• [Records drawn from a dataset]:
──────

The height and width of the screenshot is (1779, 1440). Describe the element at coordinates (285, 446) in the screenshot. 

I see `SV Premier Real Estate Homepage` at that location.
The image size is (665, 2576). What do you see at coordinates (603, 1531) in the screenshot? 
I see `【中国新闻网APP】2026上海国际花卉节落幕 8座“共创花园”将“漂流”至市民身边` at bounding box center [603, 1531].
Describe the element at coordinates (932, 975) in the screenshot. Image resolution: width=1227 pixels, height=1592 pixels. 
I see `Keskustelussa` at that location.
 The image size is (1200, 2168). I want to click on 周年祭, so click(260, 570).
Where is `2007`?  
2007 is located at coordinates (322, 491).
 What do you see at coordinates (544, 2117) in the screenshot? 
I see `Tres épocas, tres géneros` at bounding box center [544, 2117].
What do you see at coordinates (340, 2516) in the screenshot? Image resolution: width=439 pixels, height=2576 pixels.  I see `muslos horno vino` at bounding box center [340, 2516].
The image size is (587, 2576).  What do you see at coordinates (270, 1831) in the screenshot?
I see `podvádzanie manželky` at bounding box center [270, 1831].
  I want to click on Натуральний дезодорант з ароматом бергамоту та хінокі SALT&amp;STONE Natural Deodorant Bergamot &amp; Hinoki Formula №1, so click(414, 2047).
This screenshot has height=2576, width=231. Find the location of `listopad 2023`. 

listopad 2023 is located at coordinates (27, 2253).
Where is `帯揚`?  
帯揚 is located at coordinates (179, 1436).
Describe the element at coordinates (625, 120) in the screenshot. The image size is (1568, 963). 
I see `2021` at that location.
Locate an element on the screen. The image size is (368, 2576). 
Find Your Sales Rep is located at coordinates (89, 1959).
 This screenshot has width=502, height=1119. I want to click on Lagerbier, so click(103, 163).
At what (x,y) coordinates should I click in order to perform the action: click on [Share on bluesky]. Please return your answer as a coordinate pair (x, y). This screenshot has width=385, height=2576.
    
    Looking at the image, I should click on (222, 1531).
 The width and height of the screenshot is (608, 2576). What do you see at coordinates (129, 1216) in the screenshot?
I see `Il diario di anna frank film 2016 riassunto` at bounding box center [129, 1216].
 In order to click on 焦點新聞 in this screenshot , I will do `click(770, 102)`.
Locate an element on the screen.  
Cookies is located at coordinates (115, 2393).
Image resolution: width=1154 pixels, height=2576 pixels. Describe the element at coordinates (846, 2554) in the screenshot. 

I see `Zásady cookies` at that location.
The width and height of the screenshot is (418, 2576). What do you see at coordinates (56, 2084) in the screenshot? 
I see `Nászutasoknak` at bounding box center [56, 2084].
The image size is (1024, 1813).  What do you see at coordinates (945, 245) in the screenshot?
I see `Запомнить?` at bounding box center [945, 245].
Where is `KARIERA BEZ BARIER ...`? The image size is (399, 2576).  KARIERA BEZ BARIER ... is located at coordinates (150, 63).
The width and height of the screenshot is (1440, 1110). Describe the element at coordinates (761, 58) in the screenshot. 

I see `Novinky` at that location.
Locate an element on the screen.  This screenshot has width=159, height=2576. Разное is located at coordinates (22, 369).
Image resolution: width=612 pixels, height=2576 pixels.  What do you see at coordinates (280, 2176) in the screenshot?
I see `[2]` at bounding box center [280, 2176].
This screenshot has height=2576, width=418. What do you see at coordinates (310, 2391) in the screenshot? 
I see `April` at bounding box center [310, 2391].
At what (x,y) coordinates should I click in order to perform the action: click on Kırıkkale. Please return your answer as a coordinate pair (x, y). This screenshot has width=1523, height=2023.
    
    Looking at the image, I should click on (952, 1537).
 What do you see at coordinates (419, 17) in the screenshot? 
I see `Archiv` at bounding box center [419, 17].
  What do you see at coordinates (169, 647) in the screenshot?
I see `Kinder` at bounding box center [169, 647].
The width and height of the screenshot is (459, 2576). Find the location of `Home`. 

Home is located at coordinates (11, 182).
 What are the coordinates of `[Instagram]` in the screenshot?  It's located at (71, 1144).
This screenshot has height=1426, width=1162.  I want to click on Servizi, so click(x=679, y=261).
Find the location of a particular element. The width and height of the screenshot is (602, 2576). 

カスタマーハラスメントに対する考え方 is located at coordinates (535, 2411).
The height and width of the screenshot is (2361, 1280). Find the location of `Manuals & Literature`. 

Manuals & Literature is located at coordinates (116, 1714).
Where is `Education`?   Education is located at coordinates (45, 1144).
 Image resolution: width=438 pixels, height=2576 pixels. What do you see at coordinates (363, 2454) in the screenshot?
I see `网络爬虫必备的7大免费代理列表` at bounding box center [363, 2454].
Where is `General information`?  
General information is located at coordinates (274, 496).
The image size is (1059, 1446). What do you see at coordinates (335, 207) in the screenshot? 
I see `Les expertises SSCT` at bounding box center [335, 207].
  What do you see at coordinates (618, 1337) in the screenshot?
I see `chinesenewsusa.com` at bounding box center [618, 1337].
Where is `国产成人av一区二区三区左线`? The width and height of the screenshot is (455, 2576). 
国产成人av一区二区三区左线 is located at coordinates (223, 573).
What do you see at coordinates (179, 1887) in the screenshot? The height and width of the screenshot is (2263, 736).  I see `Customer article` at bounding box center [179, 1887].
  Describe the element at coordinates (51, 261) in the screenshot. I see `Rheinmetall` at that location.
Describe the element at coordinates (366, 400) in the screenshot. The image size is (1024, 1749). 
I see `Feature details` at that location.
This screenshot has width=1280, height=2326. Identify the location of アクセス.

──────

The answer should be the full set of records, reproduced exactly.

The height and width of the screenshot is (1779, 1440). Describe the element at coordinates (285, 446) in the screenshot. 

I see `SV Premier Real Estate Homepage` at that location.
The image size is (665, 2576). What do you see at coordinates (603, 1531) in the screenshot? 
I see `【中国新闻网APP】2026上海国际花卉节落幕 8座“共创花园”将“漂流”至市民身边` at bounding box center [603, 1531].
Describe the element at coordinates (932, 975) in the screenshot. Image resolution: width=1227 pixels, height=1592 pixels. 
I see `Keskustelussa` at that location.
 The image size is (1200, 2168). I want to click on 周年祭, so click(260, 570).
Where is `2007`?  
2007 is located at coordinates (322, 491).
 What do you see at coordinates (544, 2117) in the screenshot? 
I see `Tres épocas, tres géneros` at bounding box center [544, 2117].
What do you see at coordinates (340, 2516) in the screenshot? Image resolution: width=439 pixels, height=2576 pixels.  I see `muslos horno vino` at bounding box center [340, 2516].
The image size is (587, 2576).  What do you see at coordinates (270, 1831) in the screenshot?
I see `podvádzanie manželky` at bounding box center [270, 1831].
  I want to click on Натуральний дезодорант з ароматом бергамоту та хінокі SALT&amp;STONE Natural Deodorant Bergamot &amp; Hinoki Formula №1, so click(414, 2047).
This screenshot has height=2576, width=231. Find the location of `listopad 2023`. 

listopad 2023 is located at coordinates (27, 2253).
Where is `帯揚`?  
帯揚 is located at coordinates (179, 1436).
Describe the element at coordinates (625, 120) in the screenshot. The image size is (1568, 963). 
I see `2021` at that location.
Locate an element on the screen. The image size is (368, 2576). 
Find Your Sales Rep is located at coordinates (89, 1959).
 This screenshot has width=502, height=1119. I want to click on Lagerbier, so click(103, 163).
At what (x,y) coordinates should I click in order to perform the action: click on [Share on bluesky]. Please return your answer as a coordinate pair (x, y). This screenshot has width=385, height=2576.
    
    Looking at the image, I should click on (222, 1531).
 The width and height of the screenshot is (608, 2576). What do you see at coordinates (129, 1216) in the screenshot?
I see `Il diario di anna frank film 2016 riassunto` at bounding box center [129, 1216].
 In order to click on 焦點新聞 in this screenshot , I will do `click(770, 102)`.
Locate an element on the screen.  
Cookies is located at coordinates (115, 2393).
Image resolution: width=1154 pixels, height=2576 pixels. Describe the element at coordinates (846, 2554) in the screenshot. 

I see `Zásady cookies` at that location.
The width and height of the screenshot is (418, 2576). What do you see at coordinates (56, 2084) in the screenshot? 
I see `Nászutasoknak` at bounding box center [56, 2084].
The image size is (1024, 1813).  What do you see at coordinates (945, 245) in the screenshot?
I see `Запомнить?` at bounding box center [945, 245].
Where is `KARIERA BEZ BARIER ...`? The image size is (399, 2576).  KARIERA BEZ BARIER ... is located at coordinates (150, 63).
The width and height of the screenshot is (1440, 1110). Describe the element at coordinates (761, 58) in the screenshot. 

I see `Novinky` at that location.
Locate an element on the screen.  This screenshot has width=159, height=2576. Разное is located at coordinates (22, 369).
Image resolution: width=612 pixels, height=2576 pixels.  What do you see at coordinates (280, 2176) in the screenshot?
I see `[2]` at bounding box center [280, 2176].
This screenshot has height=2576, width=418. What do you see at coordinates (310, 2391) in the screenshot? 
I see `April` at bounding box center [310, 2391].
At what (x,y) coordinates should I click in order to perform the action: click on Kırıkkale. Please return your answer as a coordinate pair (x, y). This screenshot has width=1523, height=2023.
    
    Looking at the image, I should click on (952, 1537).
 What do you see at coordinates (419, 17) in the screenshot? 
I see `Archiv` at bounding box center [419, 17].
  What do you see at coordinates (169, 647) in the screenshot?
I see `Kinder` at bounding box center [169, 647].
The width and height of the screenshot is (459, 2576). Find the location of `Home`. 

Home is located at coordinates (11, 182).
 What are the coordinates of `[Instagram]` in the screenshot?  It's located at (71, 1144).
This screenshot has height=1426, width=1162.  I want to click on Servizi, so click(x=679, y=261).
Find the location of a particular element. The width and height of the screenshot is (602, 2576). 

カスタマーハラスメントに対する考え方 is located at coordinates (535, 2411).
The height and width of the screenshot is (2361, 1280). Find the location of `Manuals & Literature`. 

Manuals & Literature is located at coordinates (116, 1714).
Where is `Education`?   Education is located at coordinates (45, 1144).
 Image resolution: width=438 pixels, height=2576 pixels. What do you see at coordinates (363, 2454) in the screenshot?
I see `网络爬虫必备的7大免费代理列表` at bounding box center [363, 2454].
Where is `General information`?  
General information is located at coordinates (274, 496).
The image size is (1059, 1446). What do you see at coordinates (335, 207) in the screenshot? 
I see `Les expertises SSCT` at bounding box center [335, 207].
  What do you see at coordinates (618, 1337) in the screenshot?
I see `chinesenewsusa.com` at bounding box center [618, 1337].
Where is `国产成人av一区二区三区左线`? The width and height of the screenshot is (455, 2576). 
国产成人av一区二区三区左线 is located at coordinates (223, 573).
What do you see at coordinates (179, 1887) in the screenshot? The height and width of the screenshot is (2263, 736).  I see `Customer article` at bounding box center [179, 1887].
  Describe the element at coordinates (51, 261) in the screenshot. I see `Rheinmetall` at that location.
Describe the element at coordinates (366, 400) in the screenshot. The image size is (1024, 1749). 
I see `Feature details` at that location.
This screenshot has width=1280, height=2326. Identify the location of アクセス.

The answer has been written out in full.